WHAT YOU SHOULD DO — A single number is required: the count of lines in the following entries that include the word "Magazine".

------ RECORDS FOR THIS TASK

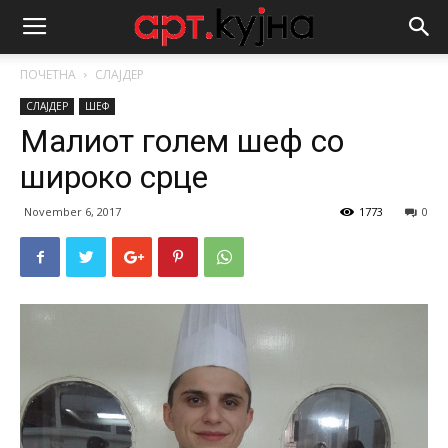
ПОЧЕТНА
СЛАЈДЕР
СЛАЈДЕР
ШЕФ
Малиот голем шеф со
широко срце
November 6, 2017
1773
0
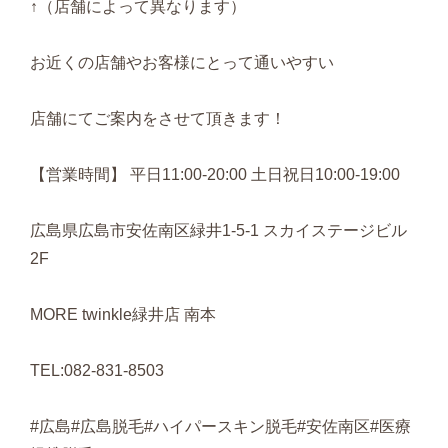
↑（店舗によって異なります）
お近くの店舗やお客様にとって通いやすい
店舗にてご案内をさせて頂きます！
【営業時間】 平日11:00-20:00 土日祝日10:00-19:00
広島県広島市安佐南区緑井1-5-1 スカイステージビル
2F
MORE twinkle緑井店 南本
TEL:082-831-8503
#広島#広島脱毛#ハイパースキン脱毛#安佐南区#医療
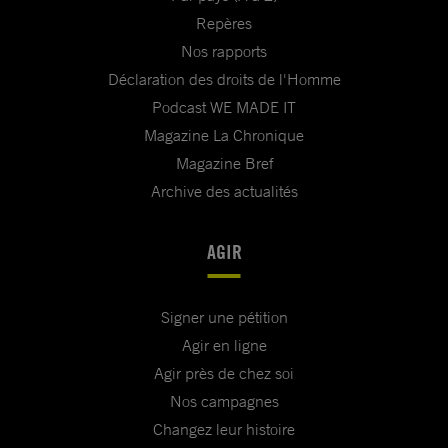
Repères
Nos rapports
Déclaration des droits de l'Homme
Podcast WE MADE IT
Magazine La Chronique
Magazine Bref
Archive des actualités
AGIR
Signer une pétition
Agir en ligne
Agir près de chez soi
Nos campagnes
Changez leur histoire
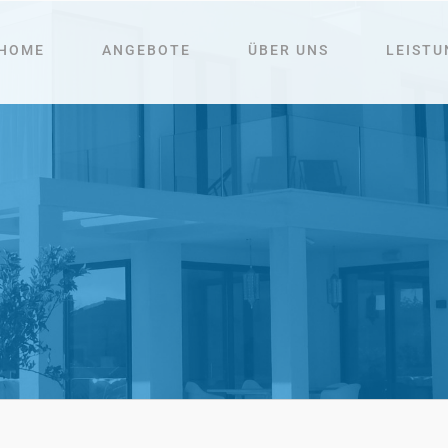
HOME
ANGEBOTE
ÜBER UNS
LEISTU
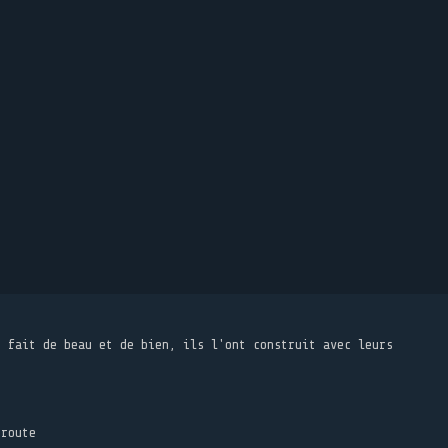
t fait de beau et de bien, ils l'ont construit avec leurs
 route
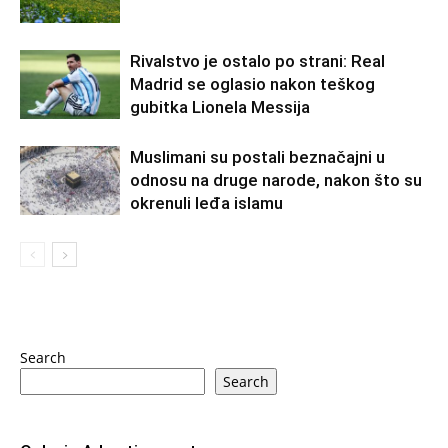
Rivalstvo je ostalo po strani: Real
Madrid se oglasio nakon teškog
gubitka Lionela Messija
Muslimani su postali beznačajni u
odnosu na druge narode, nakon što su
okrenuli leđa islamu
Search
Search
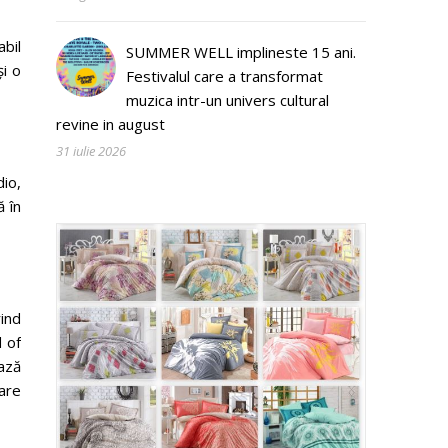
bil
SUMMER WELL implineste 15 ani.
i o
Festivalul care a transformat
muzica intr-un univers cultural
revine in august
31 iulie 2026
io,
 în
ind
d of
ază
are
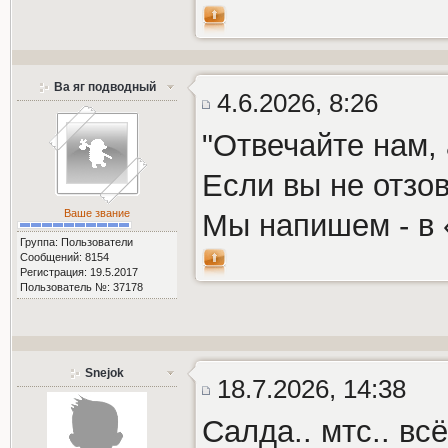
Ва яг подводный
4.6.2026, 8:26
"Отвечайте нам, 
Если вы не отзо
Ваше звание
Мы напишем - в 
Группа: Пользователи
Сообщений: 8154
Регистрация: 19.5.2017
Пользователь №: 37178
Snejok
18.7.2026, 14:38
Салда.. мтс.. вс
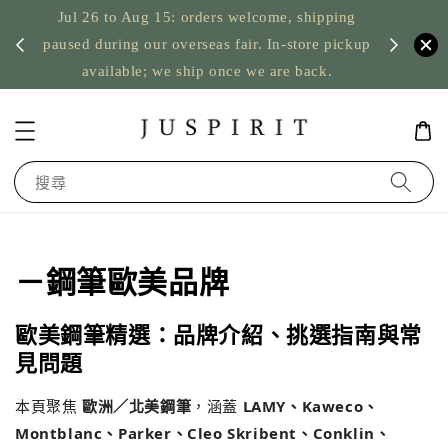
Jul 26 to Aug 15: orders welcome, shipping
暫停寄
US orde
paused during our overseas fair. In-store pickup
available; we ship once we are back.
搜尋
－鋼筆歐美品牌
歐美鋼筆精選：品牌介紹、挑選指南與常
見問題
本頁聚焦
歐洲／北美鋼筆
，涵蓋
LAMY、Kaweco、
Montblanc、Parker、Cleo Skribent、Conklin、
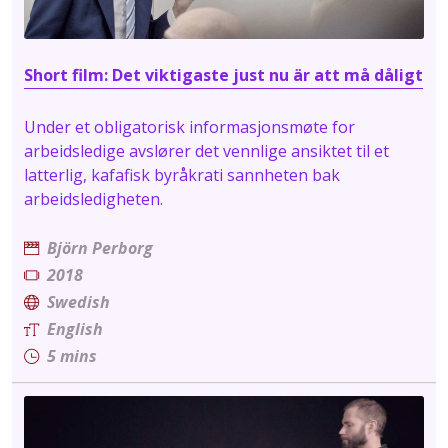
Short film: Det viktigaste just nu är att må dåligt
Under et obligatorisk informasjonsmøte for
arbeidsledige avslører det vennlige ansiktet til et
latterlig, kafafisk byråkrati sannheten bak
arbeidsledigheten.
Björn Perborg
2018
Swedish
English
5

------------

WORKED SOLUTION — 2